Statement by Ernst Roets, Deputy CEO of AfriForum
United Nations Forum on Minority Issues
Room XX, Palais des Nations, Geneva, Switzerland
25 November 2015
AfriForum is a minority rights organisation operating within South Africa. Our organisation
represents more than 150’000 individual members of minority communities. As part of the
broader Solidarity Movement, we represent more than 300’000 people. In addition, during
the last three weeks we have gathered the names of about 100’000 concerned South
Africans who stated that they support our presentation here.
Our issue is with the growing concern of farm murders in South Africa – a phenomenon that
largely targets minority communities and also a phenomenon that is largely ignored by the
South African government and the South African police in particular. Not only does the South
African government refuse to implement a focused counter strategy that will assist in
combating this crime phenomenon, we also find that victims of these attacks – the
survivors, as well as those whose loved ones have been murdered – are sometimes even
mocked and ridiculed by senior officials wihin the South African government.
Due to time constraints, I will only touch on some of the issues and case studies that are
explained in our report in more detail.
The majority of commercial farmers in South Africa are members of minority communities.
We find that these farmers are constantly used as a political punching bag by the South
African government and senior officials within the ruling party, the ANC.

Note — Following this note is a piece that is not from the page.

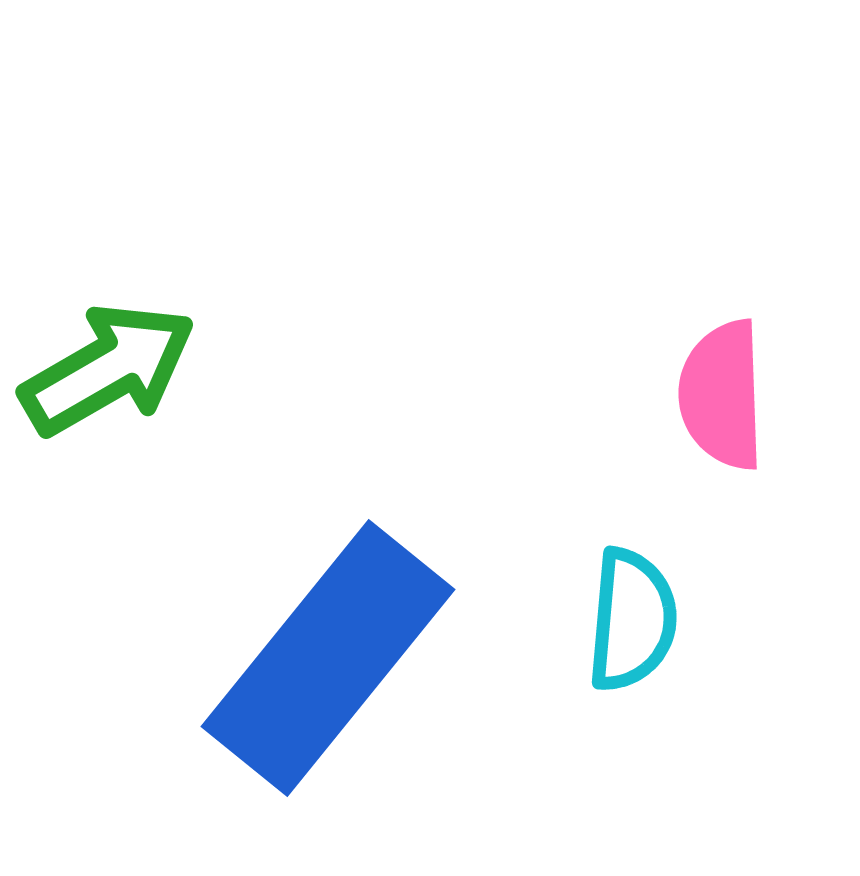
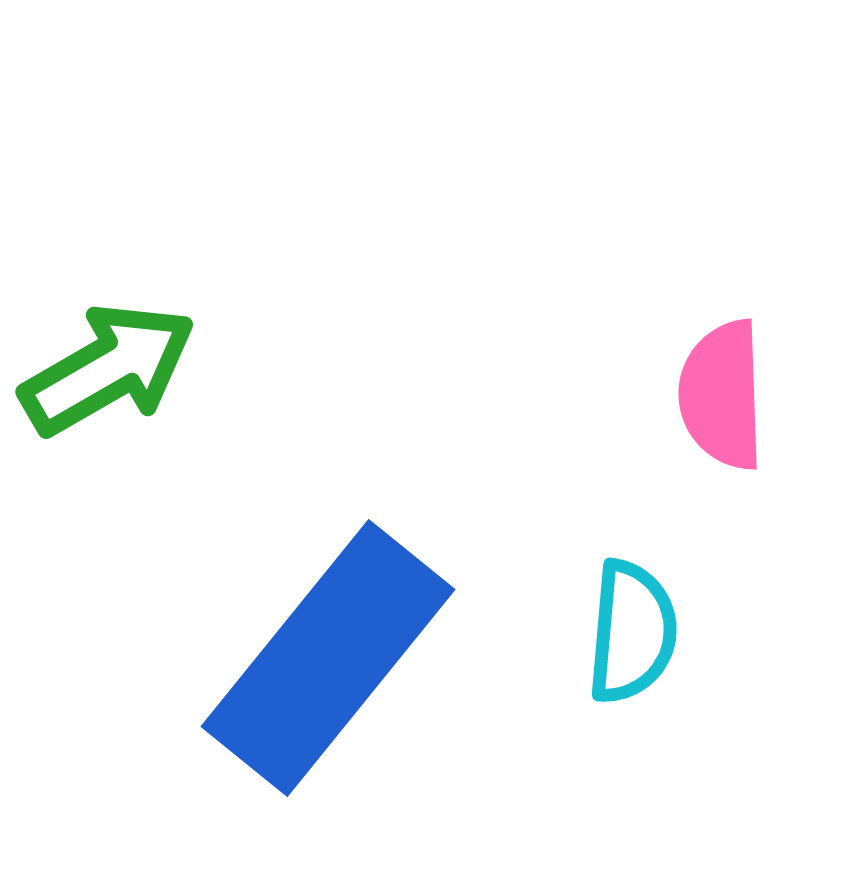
cyan semicircle: moved 12 px down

While South Africa already has an extremely high murder rate, we find that South African
commercial farmers are murdered at a ratio about 4 times as high as the general murder
ratio in South Africa. In many cases, these victims are subjected to extreme levels of
brutality and torture. In our research, we have also found that there is an alarming amount
of cases where the attackers use racial or political rhethoric during these attacks.
The irony is that, while the South African government is in denial about the extent of the
crisis, attacks on South African farmers used to be treated as a priority crime by the South
African government. In 2007, official government statistics showed a 25% increase in farm
attacks. After publication of this alarming figure, the South African government announced
that no further statistics will be published regarding these attacks.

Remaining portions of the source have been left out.